Celebrities have walls around them to protect them from approaches of all kinds, but they have to let their fans in to some extent. So if there is a celebrity that you wish to approach, find a true avid fan of theirs who also loves your work and they have a better chance of getting your work in front of the celebrity.

There is a good book on this process called ‘It’s who you know’ by Bret Saxon and Elliot Goldman

I also was found at a craft show by Christina Pirello who loves my Cat Tail® Spoons and cooks with them on her TV show.

ABI:  What are you currently doing to put Jonathan’s Spoons on the national stage?

JS:  Recently our daughter nominated us to ‘Martha Stewarts ‘Hand Made in America’ initiative. You can see our profile here. Please share the link on social media to help spread the word!
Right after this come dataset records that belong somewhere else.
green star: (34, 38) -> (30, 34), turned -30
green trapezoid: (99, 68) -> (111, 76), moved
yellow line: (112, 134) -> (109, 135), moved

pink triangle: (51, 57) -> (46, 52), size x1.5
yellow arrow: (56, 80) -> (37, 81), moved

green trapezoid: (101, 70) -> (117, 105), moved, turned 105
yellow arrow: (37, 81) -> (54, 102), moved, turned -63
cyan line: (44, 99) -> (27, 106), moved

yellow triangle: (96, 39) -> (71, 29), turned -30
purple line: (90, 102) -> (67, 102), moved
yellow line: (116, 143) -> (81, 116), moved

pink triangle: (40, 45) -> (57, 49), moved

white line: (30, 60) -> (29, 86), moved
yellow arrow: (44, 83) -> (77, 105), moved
To have a celebrity with the stature of Martha Stuart actually notice the handmade community and to offer this kind of support helps create our new community of makers.

About thirty-five years or so ago, we helped initiate The American Crafts Movement. Our level of artwork has really developed over the years… the older artists/makers have a level of experience that is difficult for a young maker to compete with. This new media helps to level the playing field- because finally anyone can market to the world.
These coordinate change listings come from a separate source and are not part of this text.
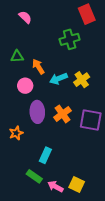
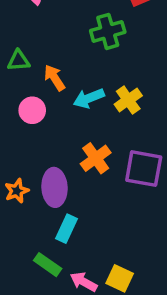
purple ellipse: (37, 112) -> (54, 187), moved

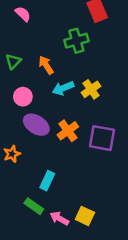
green triangle: (18, 61) -> (13, 61), turned -42
orange arrow: (54, 78) -> (46, 65), moved
purple ellipse: (54, 187) -> (36, 125), moved, turned -55

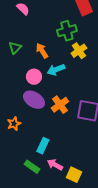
yellow cross: (91, 89) -> (79, 51), moved
pink circle: (23, 97) -> (34, 77), moved
pink arrow: (59, 218) -> (55, 165), moved

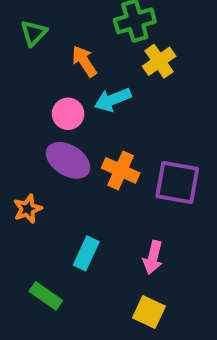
green triangle: (15, 48) -> (34, 33), moved
orange cross: (60, 105) -> (121, 170), turned -30
pink arrow: (55, 165) -> (153, 257), moved, turned -105
green rectangle: (32, 167) -> (46, 296), moved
I just want to also say thank you to Martha Stewart for spotlighting creative American Makers. It is a wonderful thing she is doing for our community.

ABI:  What is your best advice to new artists who are starting out and want to get some traction with the press?

JS:  Cultivate your story. People love the fantasy of imagining that we live in the woods by a little river and where we create spoons for a living… which we do actually! Our life as makers and entrepreneurs is a fantasy to people who work 9 to 5. And developing that story is what media is interested in.

So develop your story- live your dream- make it wonderful and find a fan of your favorite celebrity.

We also send out press releases to the areas where we are showing our work (we learned that from Arts Business Institute workshops) but the most important part of the press release is the photography, outrageously good professional photography.